* DIRECTIONS *
Begin at the line that has "Mitra Proyek", stop after the line that has "Index du forum", and print exactly those lines from the records below, without any pictures.

----

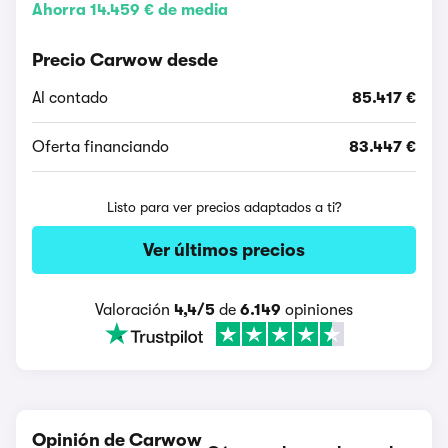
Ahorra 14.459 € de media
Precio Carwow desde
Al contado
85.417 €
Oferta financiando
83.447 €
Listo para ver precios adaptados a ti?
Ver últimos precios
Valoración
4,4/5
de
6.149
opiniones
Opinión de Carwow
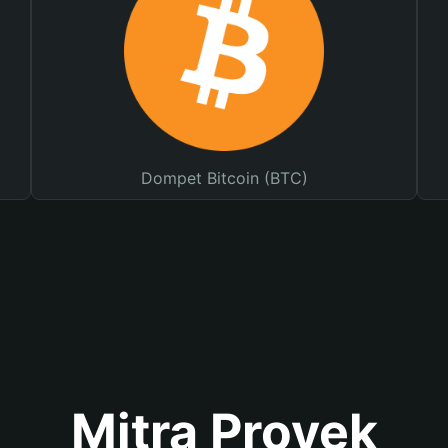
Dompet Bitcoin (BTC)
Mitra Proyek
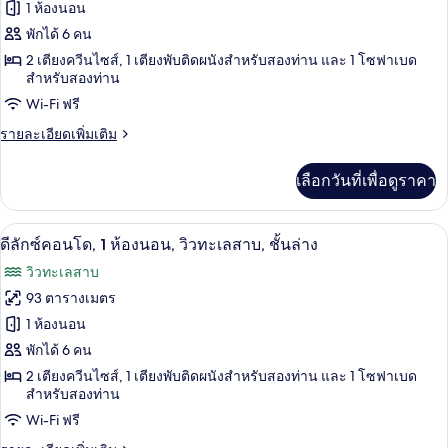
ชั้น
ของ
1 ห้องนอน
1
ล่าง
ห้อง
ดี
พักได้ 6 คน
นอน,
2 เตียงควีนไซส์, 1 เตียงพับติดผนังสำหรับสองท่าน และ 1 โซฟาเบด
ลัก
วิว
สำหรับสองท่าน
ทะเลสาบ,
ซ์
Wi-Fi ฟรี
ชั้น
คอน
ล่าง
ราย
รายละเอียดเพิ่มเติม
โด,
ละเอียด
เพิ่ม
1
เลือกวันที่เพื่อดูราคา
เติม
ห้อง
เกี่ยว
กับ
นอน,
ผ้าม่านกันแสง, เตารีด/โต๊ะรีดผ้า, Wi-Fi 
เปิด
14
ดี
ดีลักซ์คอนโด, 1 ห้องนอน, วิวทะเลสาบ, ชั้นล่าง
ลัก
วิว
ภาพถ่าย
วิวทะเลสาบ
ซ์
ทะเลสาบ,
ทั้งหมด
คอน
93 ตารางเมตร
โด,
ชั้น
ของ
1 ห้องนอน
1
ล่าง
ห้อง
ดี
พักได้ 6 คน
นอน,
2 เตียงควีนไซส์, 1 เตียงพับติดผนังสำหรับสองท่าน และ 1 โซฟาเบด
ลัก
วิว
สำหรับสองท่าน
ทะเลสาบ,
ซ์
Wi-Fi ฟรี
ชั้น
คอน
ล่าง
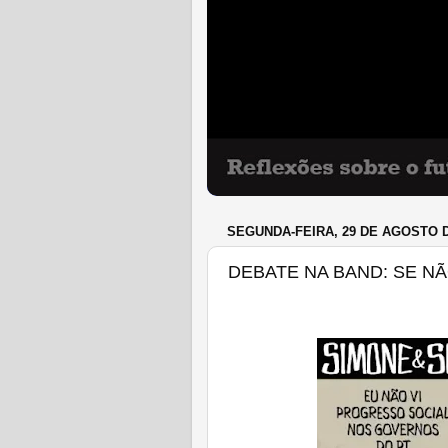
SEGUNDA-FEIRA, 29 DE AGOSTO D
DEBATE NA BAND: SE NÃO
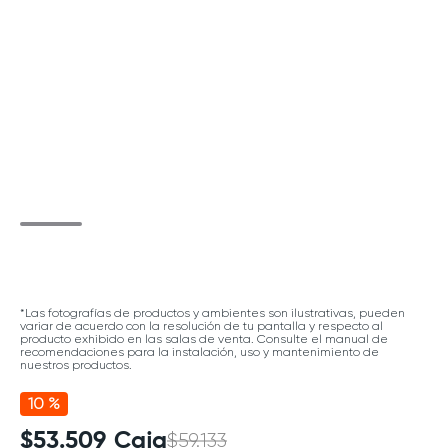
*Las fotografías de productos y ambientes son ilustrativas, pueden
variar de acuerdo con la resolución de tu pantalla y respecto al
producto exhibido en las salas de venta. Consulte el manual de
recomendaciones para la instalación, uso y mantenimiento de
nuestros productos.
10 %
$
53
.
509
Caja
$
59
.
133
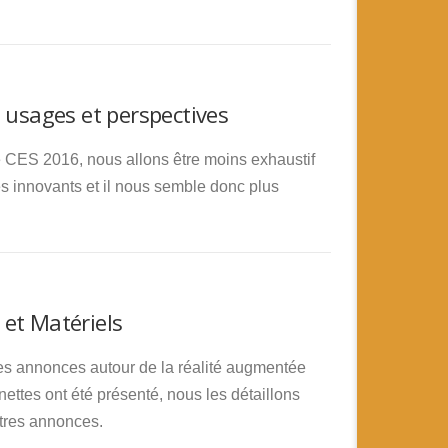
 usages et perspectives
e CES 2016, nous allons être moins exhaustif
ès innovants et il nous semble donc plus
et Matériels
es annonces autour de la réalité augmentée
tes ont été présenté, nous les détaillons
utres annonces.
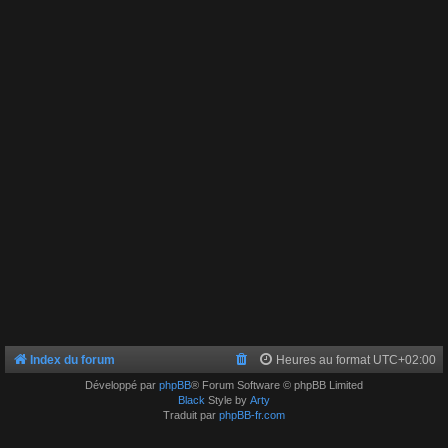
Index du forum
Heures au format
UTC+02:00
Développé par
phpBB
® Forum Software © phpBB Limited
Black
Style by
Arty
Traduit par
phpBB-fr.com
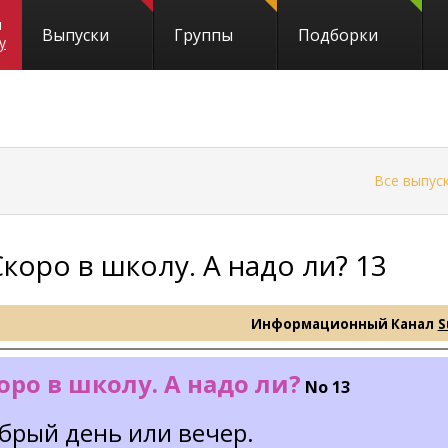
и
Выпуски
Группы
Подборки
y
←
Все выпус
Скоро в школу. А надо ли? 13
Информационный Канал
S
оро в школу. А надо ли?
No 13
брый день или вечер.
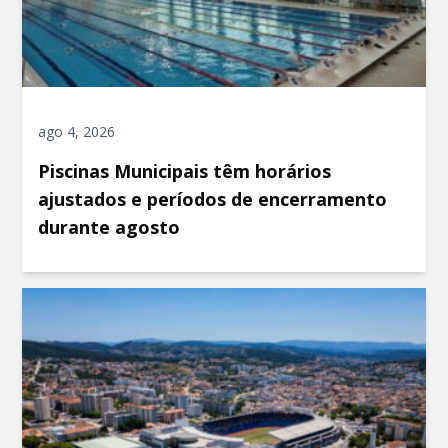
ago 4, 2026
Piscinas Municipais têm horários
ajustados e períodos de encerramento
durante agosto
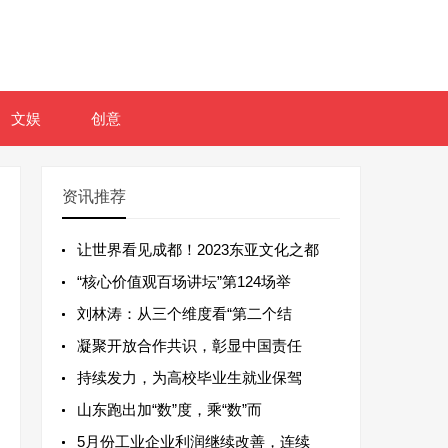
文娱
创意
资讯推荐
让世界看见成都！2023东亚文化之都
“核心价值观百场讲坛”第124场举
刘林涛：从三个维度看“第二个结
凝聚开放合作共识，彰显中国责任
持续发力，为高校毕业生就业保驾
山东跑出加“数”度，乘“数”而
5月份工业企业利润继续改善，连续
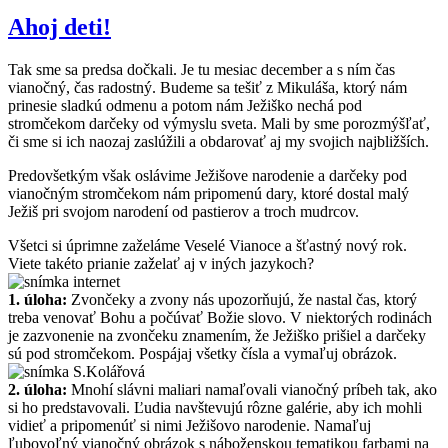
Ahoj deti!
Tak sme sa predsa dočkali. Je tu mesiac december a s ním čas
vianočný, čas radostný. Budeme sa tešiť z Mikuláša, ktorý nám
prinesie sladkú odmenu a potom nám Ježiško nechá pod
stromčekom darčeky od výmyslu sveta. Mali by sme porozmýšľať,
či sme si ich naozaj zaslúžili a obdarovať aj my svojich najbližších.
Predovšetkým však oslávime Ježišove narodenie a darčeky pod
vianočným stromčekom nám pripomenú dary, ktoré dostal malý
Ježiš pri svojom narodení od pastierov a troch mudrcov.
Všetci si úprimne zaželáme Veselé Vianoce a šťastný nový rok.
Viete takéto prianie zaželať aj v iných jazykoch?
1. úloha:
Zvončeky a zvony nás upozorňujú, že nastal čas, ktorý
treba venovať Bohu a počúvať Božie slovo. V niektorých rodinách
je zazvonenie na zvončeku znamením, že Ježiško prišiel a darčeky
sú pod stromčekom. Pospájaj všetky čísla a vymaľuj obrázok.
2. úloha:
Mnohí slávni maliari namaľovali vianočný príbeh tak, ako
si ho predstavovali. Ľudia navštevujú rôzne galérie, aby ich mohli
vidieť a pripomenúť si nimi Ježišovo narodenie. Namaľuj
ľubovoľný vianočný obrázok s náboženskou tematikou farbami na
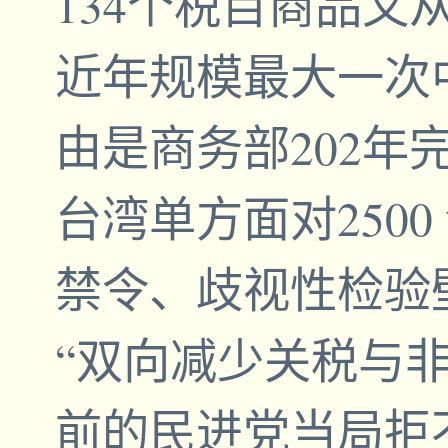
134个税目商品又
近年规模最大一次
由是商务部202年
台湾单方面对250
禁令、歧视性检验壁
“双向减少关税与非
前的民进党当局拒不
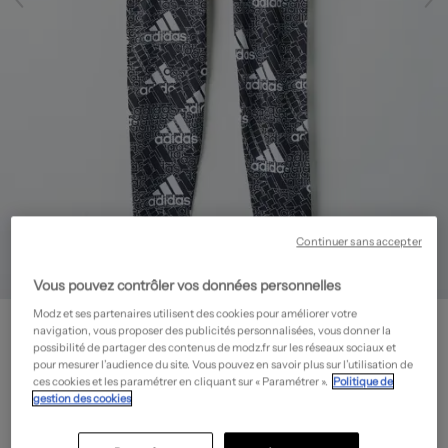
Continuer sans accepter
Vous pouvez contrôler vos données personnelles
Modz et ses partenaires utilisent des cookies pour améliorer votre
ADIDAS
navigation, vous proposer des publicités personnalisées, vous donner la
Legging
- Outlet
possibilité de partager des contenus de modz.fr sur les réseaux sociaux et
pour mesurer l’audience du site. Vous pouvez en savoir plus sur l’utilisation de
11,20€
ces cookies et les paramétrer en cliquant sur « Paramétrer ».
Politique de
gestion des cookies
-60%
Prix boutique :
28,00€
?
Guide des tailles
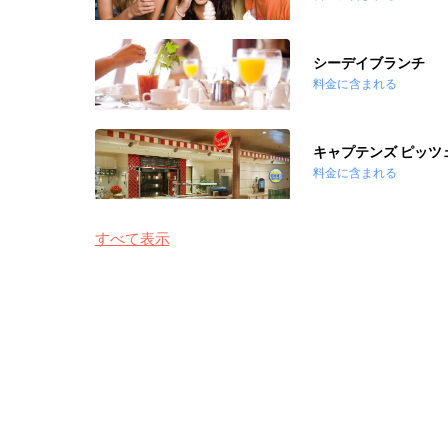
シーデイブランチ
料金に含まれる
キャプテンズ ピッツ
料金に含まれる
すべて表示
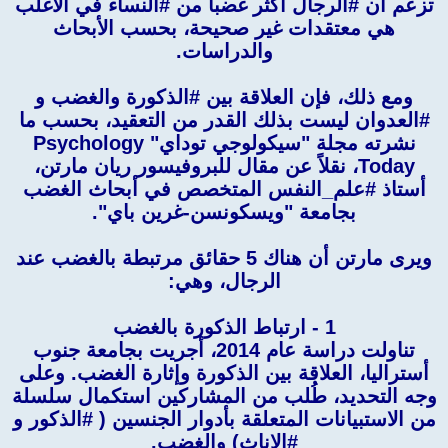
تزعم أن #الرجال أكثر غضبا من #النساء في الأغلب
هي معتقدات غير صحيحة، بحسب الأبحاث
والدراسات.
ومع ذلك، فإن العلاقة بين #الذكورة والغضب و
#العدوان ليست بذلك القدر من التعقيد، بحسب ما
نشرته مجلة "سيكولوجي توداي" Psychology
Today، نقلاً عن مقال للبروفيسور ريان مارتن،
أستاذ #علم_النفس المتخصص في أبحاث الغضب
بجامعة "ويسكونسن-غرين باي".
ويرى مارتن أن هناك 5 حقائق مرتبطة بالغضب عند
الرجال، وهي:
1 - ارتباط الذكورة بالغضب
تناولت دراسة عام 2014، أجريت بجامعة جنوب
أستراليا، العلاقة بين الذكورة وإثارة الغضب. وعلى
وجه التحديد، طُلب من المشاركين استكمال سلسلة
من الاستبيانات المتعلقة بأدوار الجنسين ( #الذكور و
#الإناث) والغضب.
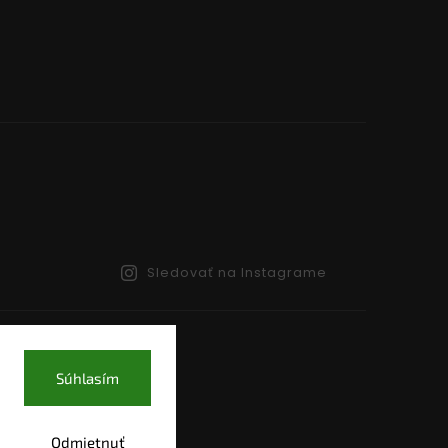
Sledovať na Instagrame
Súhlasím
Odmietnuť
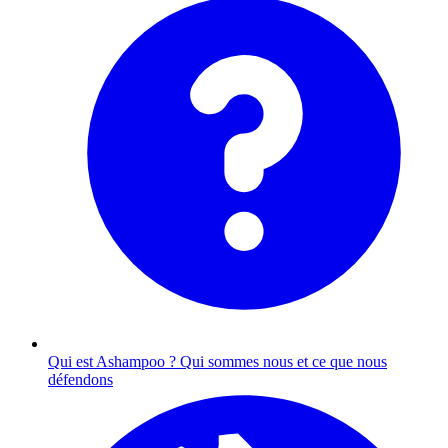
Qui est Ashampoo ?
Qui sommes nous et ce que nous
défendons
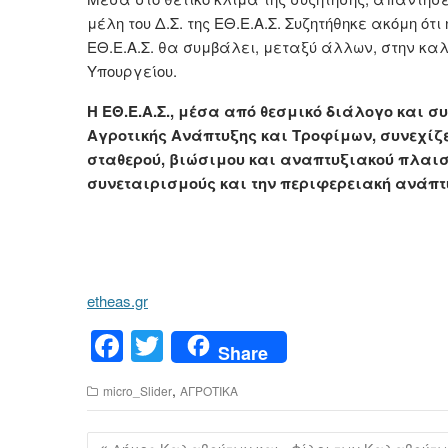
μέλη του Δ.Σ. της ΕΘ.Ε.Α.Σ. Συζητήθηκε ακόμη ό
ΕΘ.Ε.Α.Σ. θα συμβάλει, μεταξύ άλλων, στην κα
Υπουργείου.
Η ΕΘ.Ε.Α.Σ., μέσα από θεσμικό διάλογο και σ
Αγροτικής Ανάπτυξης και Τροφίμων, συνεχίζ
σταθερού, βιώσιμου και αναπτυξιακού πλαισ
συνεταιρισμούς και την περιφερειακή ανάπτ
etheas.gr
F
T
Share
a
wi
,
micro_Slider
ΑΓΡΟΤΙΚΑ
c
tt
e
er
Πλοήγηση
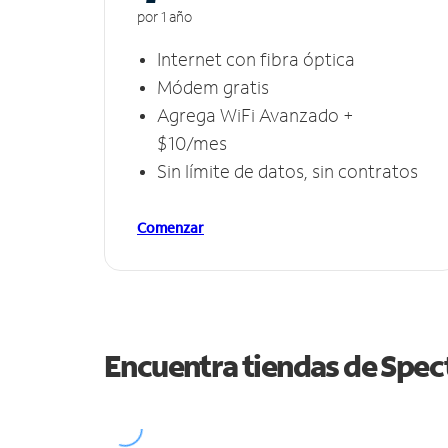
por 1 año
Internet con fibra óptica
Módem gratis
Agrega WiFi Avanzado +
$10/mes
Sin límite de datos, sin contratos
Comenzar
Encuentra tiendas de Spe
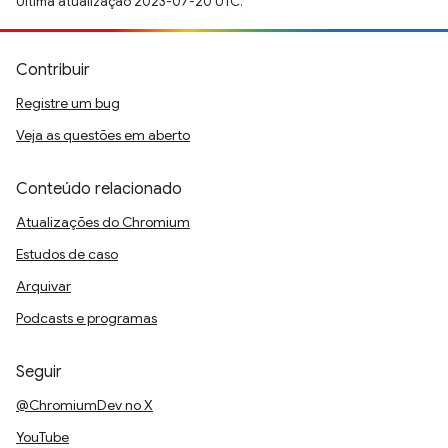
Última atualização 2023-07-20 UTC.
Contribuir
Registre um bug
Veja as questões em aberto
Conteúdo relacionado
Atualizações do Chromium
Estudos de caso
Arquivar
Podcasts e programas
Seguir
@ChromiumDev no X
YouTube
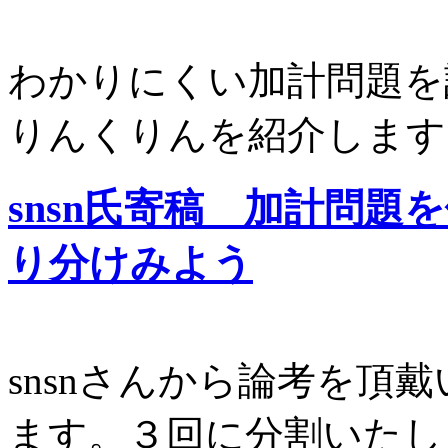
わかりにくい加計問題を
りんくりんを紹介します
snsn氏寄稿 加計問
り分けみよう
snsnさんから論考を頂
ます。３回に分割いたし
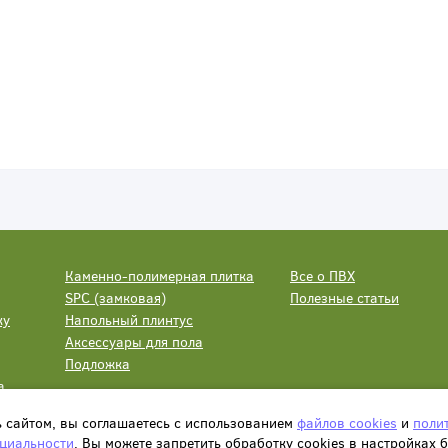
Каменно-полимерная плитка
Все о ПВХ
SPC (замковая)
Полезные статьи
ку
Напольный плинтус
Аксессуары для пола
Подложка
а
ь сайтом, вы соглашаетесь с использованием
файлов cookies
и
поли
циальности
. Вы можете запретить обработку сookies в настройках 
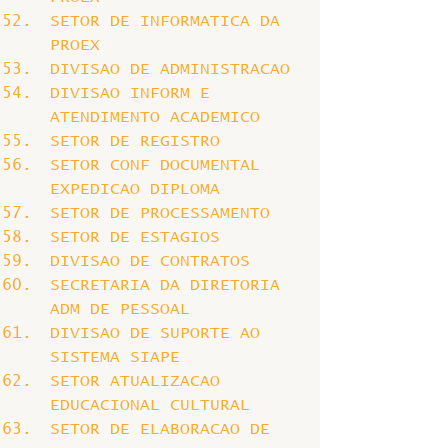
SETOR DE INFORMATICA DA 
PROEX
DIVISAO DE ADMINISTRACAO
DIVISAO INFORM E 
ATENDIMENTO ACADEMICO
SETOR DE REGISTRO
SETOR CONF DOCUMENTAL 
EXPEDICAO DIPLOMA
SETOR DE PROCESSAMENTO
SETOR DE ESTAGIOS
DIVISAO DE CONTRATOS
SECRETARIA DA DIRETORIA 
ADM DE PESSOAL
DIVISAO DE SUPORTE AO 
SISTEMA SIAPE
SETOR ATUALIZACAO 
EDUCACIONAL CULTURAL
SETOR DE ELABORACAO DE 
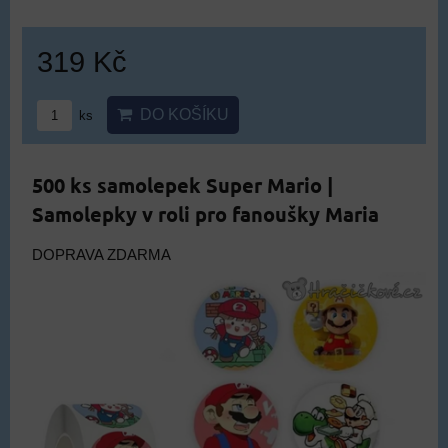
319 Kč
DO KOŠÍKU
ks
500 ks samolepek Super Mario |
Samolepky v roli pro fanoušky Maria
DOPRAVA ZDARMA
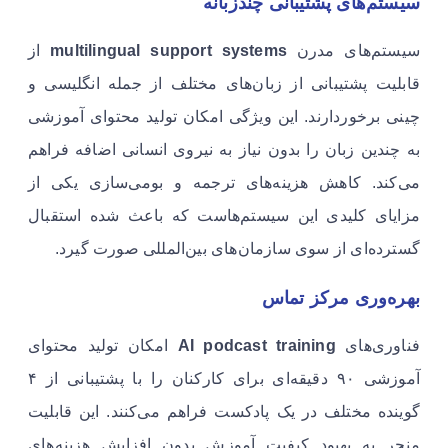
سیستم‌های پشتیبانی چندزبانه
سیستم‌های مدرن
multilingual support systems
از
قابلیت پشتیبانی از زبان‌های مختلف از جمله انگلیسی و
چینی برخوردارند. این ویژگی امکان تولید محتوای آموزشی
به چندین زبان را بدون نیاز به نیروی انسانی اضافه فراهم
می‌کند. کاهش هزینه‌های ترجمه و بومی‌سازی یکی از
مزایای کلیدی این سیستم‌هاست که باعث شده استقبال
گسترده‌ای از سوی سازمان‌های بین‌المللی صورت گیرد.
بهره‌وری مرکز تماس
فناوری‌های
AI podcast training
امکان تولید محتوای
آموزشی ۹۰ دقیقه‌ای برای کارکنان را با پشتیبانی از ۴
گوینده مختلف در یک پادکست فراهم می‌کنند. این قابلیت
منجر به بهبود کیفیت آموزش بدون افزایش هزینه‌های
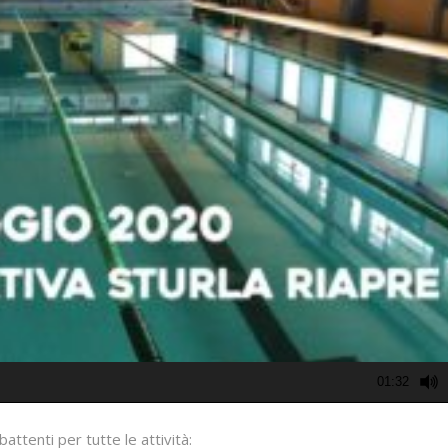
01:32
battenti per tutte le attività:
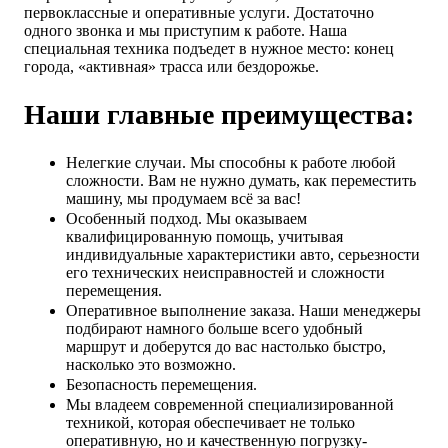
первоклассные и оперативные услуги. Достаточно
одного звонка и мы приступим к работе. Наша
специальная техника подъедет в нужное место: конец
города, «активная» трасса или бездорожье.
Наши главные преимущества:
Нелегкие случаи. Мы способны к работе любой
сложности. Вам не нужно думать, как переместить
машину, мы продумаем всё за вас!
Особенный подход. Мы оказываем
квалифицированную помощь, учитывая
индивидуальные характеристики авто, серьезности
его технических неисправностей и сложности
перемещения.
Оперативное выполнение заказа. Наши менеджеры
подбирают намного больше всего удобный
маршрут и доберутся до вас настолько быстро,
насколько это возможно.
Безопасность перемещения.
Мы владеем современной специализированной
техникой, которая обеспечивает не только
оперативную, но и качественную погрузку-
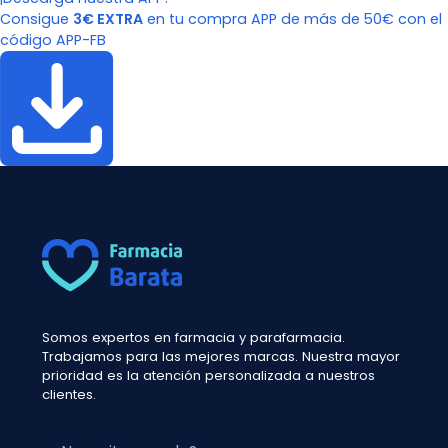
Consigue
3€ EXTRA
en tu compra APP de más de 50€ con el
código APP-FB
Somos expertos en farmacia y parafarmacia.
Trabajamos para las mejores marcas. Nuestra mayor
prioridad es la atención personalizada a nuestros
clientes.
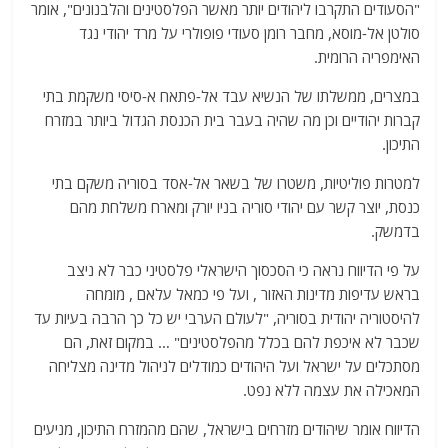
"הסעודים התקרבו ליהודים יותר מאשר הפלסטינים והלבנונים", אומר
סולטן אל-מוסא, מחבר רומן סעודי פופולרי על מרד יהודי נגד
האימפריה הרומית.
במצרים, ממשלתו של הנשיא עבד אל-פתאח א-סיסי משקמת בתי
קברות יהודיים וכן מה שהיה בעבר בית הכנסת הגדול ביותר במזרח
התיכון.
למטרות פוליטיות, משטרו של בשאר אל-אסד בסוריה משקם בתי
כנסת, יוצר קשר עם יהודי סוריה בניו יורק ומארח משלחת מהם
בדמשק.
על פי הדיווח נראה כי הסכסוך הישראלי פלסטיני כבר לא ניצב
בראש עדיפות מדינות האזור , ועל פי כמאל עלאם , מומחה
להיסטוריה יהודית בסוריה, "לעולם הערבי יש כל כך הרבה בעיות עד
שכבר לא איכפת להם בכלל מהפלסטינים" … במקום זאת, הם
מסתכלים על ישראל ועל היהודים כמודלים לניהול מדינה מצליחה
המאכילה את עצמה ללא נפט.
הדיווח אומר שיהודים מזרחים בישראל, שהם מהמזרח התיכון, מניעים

----

* REPLY *
Mitra Proyek
ชั้น
ของ
1 ห้องนอน
1
ล่าง
ห้อง
ดี
พักได้ 6 คน
นอน,
2 เตียงควีนไซส์, 1 เตียงพับติดผนังสำหรับสองท่าน และ 1 โซฟาเบด
ลัก
วิว
สำหรับสองท่าน
ทะเลสาบ,
ซ์
Wi-Fi ฟรี
ชั้น
คอน
ล่าง
ราย
รายละเอียดเพิ่มเติม
โด,
ละเอียด
เพิ่ม
1
เลือกวันที่เพื่อดูราคา
เติม
ห้อง
เกี่ยว
กับ
นอน,
ผ้าม่านกันแสง, เตารีด/โต๊ะรีดผ้า, Wi-Fi 
เปิด
14
ดี
ดีลักซ์คอนโด, 1 ห้องนอน, วิวทะเลสาบ, ชั้นล่าง
ลัก
วิว
ภาพถ่าย
วิวทะเลสาบ
ซ์
ทะเลสาบ,
ทั้งหมด
คอน
93 ตารางเมตร
โด,
ชั้น
ของ
1 ห้องนอน
1
ล่าง
ห้อง
ดี
พักได้ 6 คน
นอน,
2 เตียงควีนไซส์, 1 เตียงพับติดผนังสำหรับสองท่าน และ 1 โซฟาเบด
ลัก
วิว
สำหรับสองท่าน
ทะเลสาบ,
ซ์
Wi-Fi ฟรี
ชั้น
คอน
ล่าง
SEGUNDA-FEIRA, 29 DE AGOSTO D
DEBATE NA BAND: SE NÃO
*Las fotografías de productos y ambientes son ilustrativas, pueden
variar de acuerdo con la resolución de tu pantalla y respecto al
producto exhibido en las salas de venta. Consulte el manual de
recomendaciones para la instalación, uso y mantenimiento de
nuestros productos.
10 %
$
53
.
509
Caja
$
59
.
133
 usages et perspectives
e CES 2016, nous allons être moins exhaustif
ès innovants et il nous semble donc plus
et Matériels
es annonces autour de la réalité augmentée
tes ont été présenté, nous les détaillons
utres annonces.
Index du forum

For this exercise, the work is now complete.